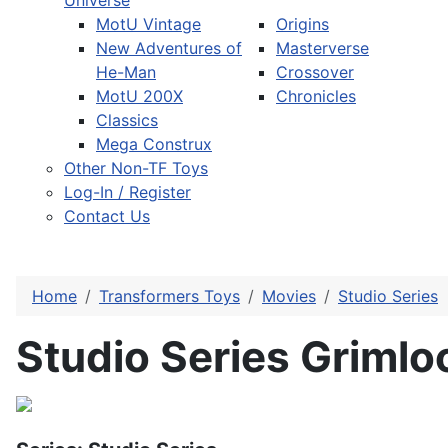
Universe
MotU Vintage
Origins
New Adventures of
Masterverse
He-Man
Crossover
MotU 200X
Chronicles
Classics
Mega Construx
Other Non-TF Toys
Log-In / Register
Contact Us
Home
Transformers Toys
Movies
Studio Series
Studio Series Grimlo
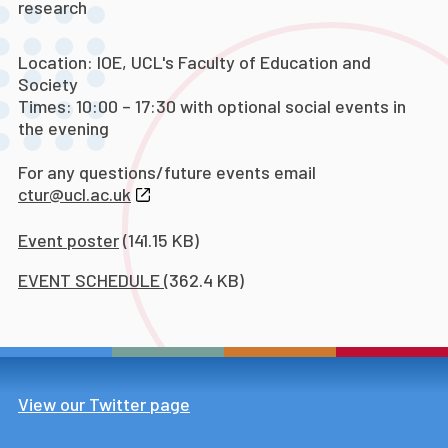
research
Location: IOE, UCL's Faculty of Education and
Society
Times: 10:00 – 17:30 with optional social events in
the evening
For any questions/future events email
ctur@ucl.ac.uk
Event poster
(141.15 KB)
EVENT SCHEDULE
(362.4 KB)
View our Twitter page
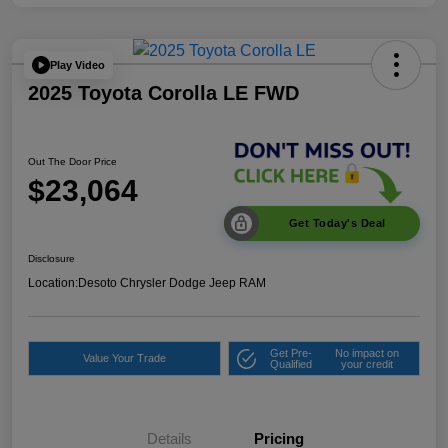
Play Video
2025 Toyota Corolla LE FWD
Out The Door Price
$23,064
Get Today's Deal
Disclosure
Location:
Desoto Chrysler Dodge Jeep RAM
Get Pre-
No impact on
Value Your Trade
Qualified
your credit
Details
Pricing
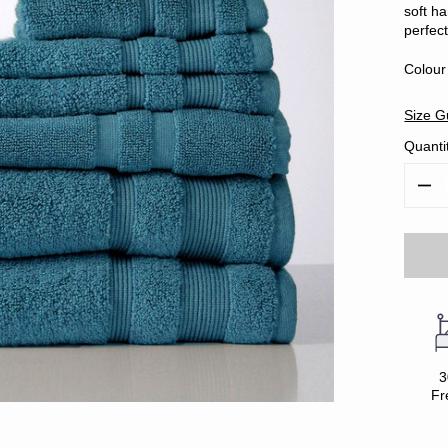
soft ha
perfect
Colour
Size G
Quanti
Decr
Quan
3
Fr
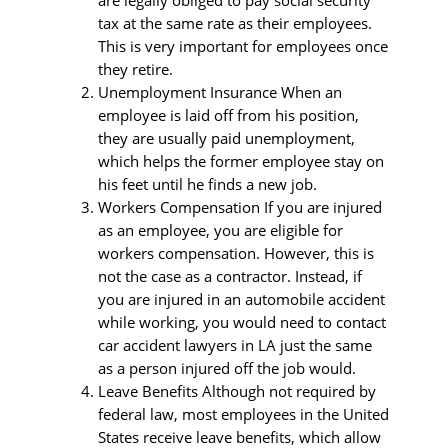
are legally obliged to pay social security
tax at the same rate as their employees.
This is very important for employees once
they retire.
Unemployment Insurance When an
employee is laid off from his position,
they are usually paid unemployment,
which helps the former employee stay on
his feet until he finds a new job.
Workers Compensation If you are injured
as an employee, you are eligible for
workers compensation. However, this is
not the case as a contractor. Instead, if
you are injured in an automobile accident
while working, you would need to contact
car accident lawyers in LA just the same
as a person injured off the job would.
Leave Benefits Although not required by
federal law, most employees in the United
States receive leave benefits, which allow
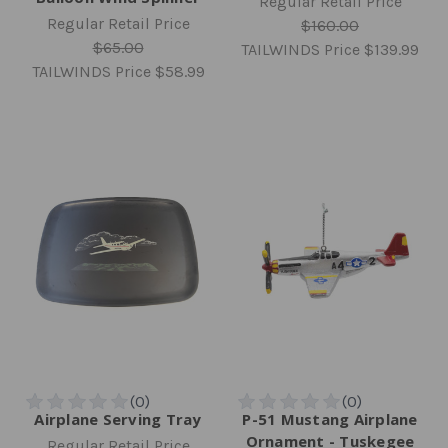
Regular Retail Price
Regular Retail Price
$160.00
$65.00
TAILWINDS Price
$139.99
TAILWINDS Price
$58.99
Airplane Serving Tray
P-51 Mustang Airplane
Ornament - Tuskegee
Regular Retail Price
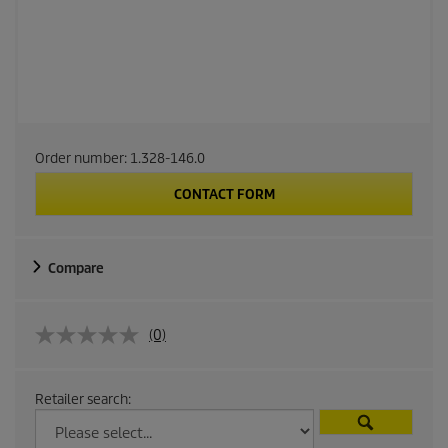
Order number:
1.328-146.0
CONTACT FORM
Compare
(0)
Retailer search:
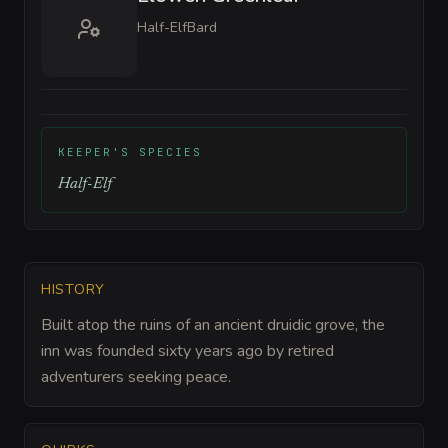
Half-Elf
Bard
KEEPER'S SPECIES
Half-Elf
HISTORY
Built atop the ruins of an ancient druidic grove, the
inn was founded sixty years ago by retired
adventurers seeking peace.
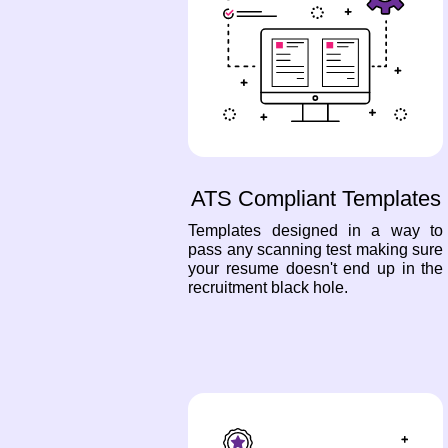
ATS Compliant Templates
Templates designed in a way to
pass any scanning test making sure
your resume doesn't end up in the
recruitment black hole.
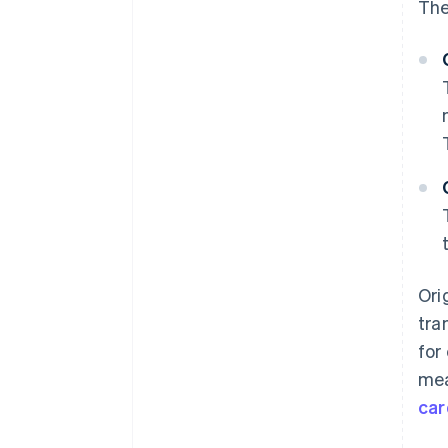
The
Ori
tra
for
mea
car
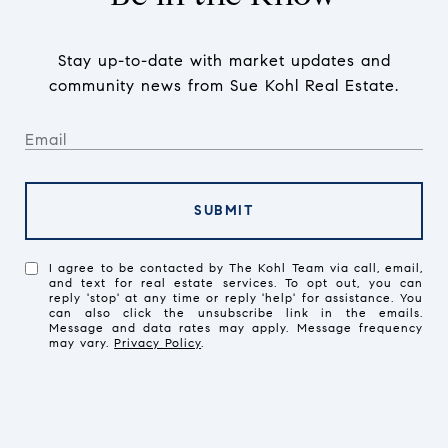
Stay up-to-date with market updates and
community news from Sue Kohl Real Estate.
SUBMIT
I agree to be contacted by The Kohl Team via call, email,
and text for real estate services. To opt out, you can
reply 'stop' at any time or reply 'help' for assistance. You
can also click the unsubscribe link in the emails.
Message and data rates may apply. Message frequency
may vary.
Privacy Policy
.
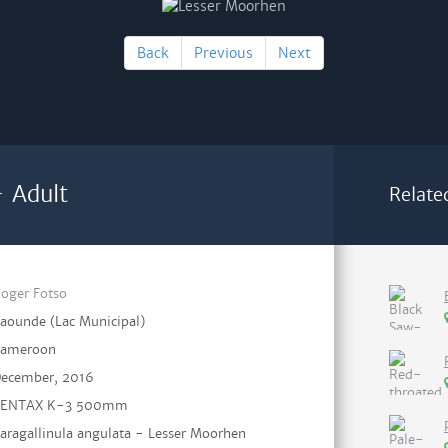
Back
Previous
Next
 Adult
Relate
oger Fotso
aounde (Lac Municipal)
ameroon
ecember, 2016
PENTAX K-3 500mm
aragallinula angulata - Lesser Moorhen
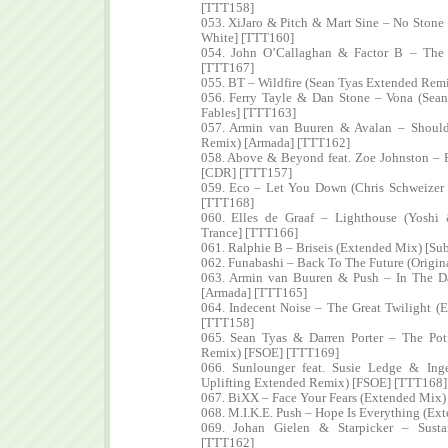
[TTT158]
053. XiJaro & Pitch & Mart Sine – No Ston
White] [TTT160]
054. John O’Callaghan & Factor B – The 
[TTT167]
055. BT – Wildfire (Sean Tyas Extended Rem
056. Ferry Tayle & Dan Stone – Vona (Sea
Fables] [TTT163]
057. Armin van Buuren & Avalan – Should 
Remix) [Armada] [TTT162]
058. Above & Beyond feat. Zoe Johnston – 
[CDR] [TTT157]
059. Eco – Let You Down (Chris Schweizer
[TTT168]
060. Elles de Graaf – Lighthouse (Yosh
Trance] [TTT166]
061. Ralphie B – Briseis (Extended Mix) [Su
062. Funabashi – Back To The Future (Origi
063. Armin van Buuren & Push – In The D
[Armada] [TTT165]
064. Indecent Noise – The Great Twilight 
[TTT158]
065. Sean Tyas & Darren Porter – The Po
Remix) [FSOE] [TTT169]
066. Sunlounger feat. Susie Ledge & In
Uplifting Extended Remix) [FSOE] [TTT168]
067. BiXX – Face Your Fears (Extended Mix)
068. M.I.K.E. Push – Hope Is Everything (E
069. Johan Gielen & Starpicker – Sust
[TTT162]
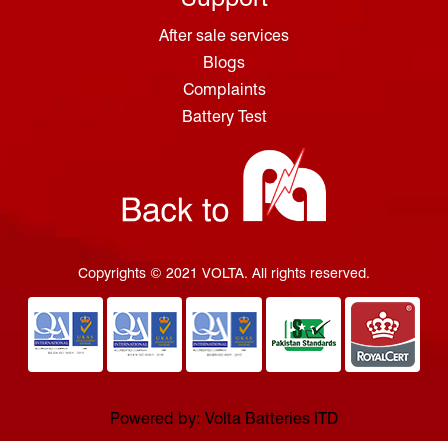
After sale services
Blogs
Complaints
Battery Test
Copyrights © 2021 VOLTA. All rights reserved.
Powered by: Volta Batteries ITD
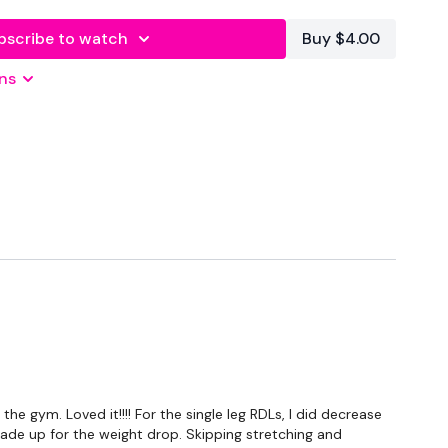
bscribe to watch
Buy $4.00
m
ns
er
- Lower Your Weight & Concentrate On Form & Just
 the best you can, take the modifications given.
e gym. Loved it!!!! For the single leg RDLs, I did decrease
WK / 20 Seconds Rest
made up for the weight drop. Skipping stretching and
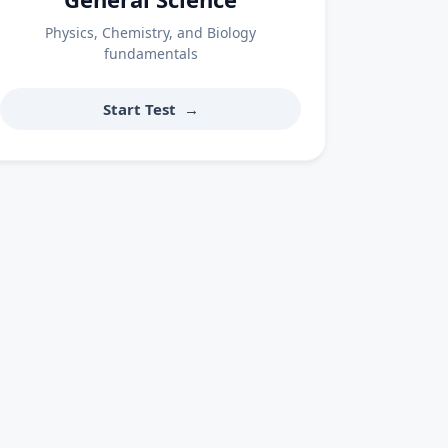
Physics, Chemistry, and Biology
fundamentals
Start Test
→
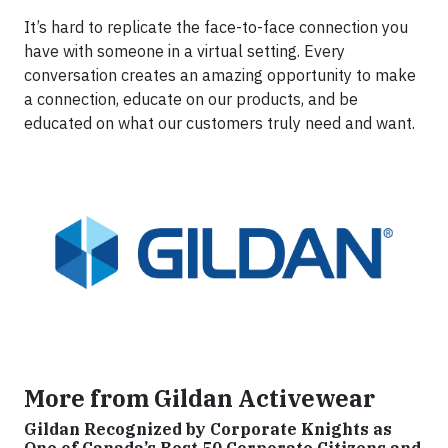
It’s hard to replicate the face-to-face connection you
have with someone in a virtual setting. Every
conversation creates an amazing opportunity to make
a connection, educate on our products, and be
educated on what our customers truly need and want.
More from Gildan Activewear
Gildan Recognized by Corporate Knights as
One of Canada’s Best 50 Corporate Citizens and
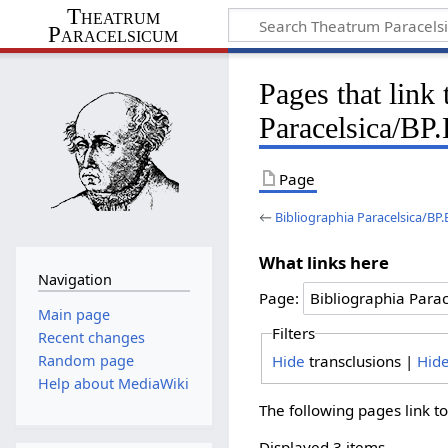
Theatrum
Paracelsicum
Pages that link
Paracelsica/BP
Page
←
Bibliographia Paracelsica/BP
What links here
Navigation
Page:
Main page
Filters
Recent changes
Hide
transclusions |
Hid
Random page
Help about MediaWiki
The following pages link t
Displayed 3 items.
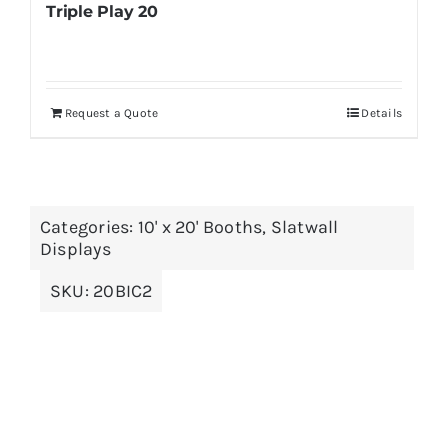
Triple Play 20
Request a Quote
Details
Categories:
10' x 20' Booths
,
Slatwall
Displays
SKU:
20BIC2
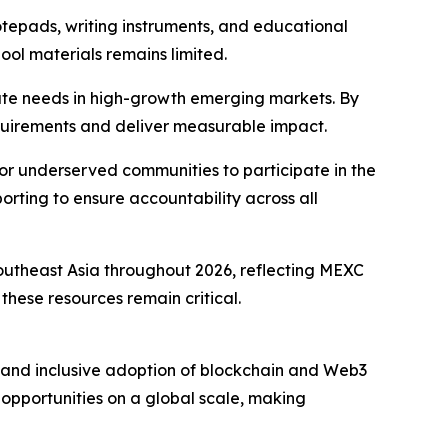
otepads, writing instruments, and educational
ol materials remains limited.
iate needs in high-growth emerging markets. By
equirements and deliver measurable impact.
r underserved communities to participate in the
ting to ensure accountability across all
Southeast Asia throughout 2026, reflecting MEXC
hese resources remain critical.
and inclusive adoption of blockchain and Web3
 opportunities on a global scale, making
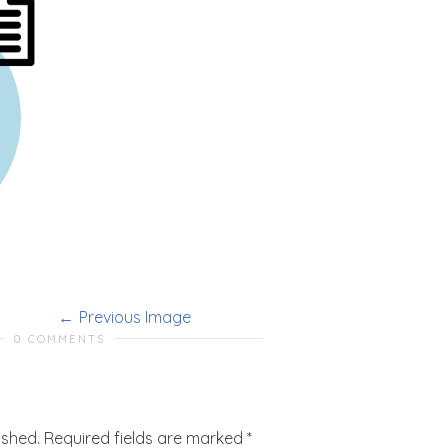
Previous Image
0 COMMENTS
ished.
Required fields are marked
*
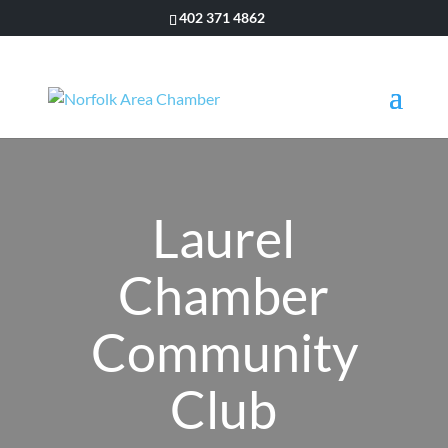
402 371 4862
Laurel
Chamber
Community
Club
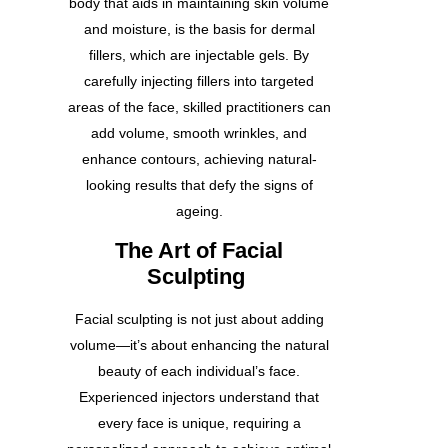
body that aids in maintaining skin volume
and moisture, is the basis for dermal
fillers, which are injectable gels. By
carefully injecting fillers into targeted
areas of the face, skilled practitioners can
add volume, smooth wrinkles, and
enhance contours, achieving natural-
looking results that defy the signs of
ageing.
The Art of Facial
Sculpting
Facial sculpting is not just about adding
volume—it’s about enhancing the natural
beauty of each individual’s face.
Experienced injectors understand that
every face is unique, requiring a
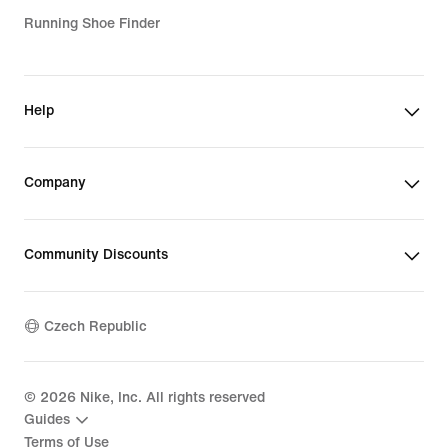
Running Shoe Finder
Help
Company
Community Discounts
Czech Republic
©
2026
Nike, Inc. All rights reserved
Guides
Terms of Use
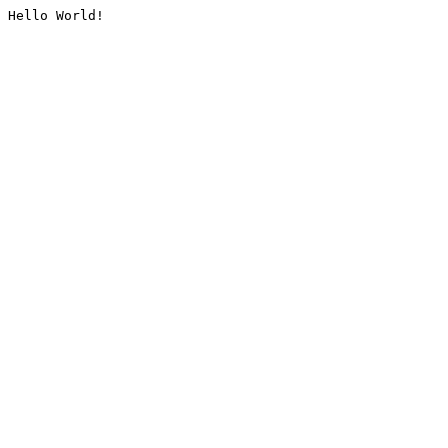
Hello World!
##########
• _TASK STATEMENT_
Your task is to copy every line in the entries that holds the string "Facial".

• _REPLY TO THE EXERCISE_
The Art of Facial
Facial sculpting is not just about adding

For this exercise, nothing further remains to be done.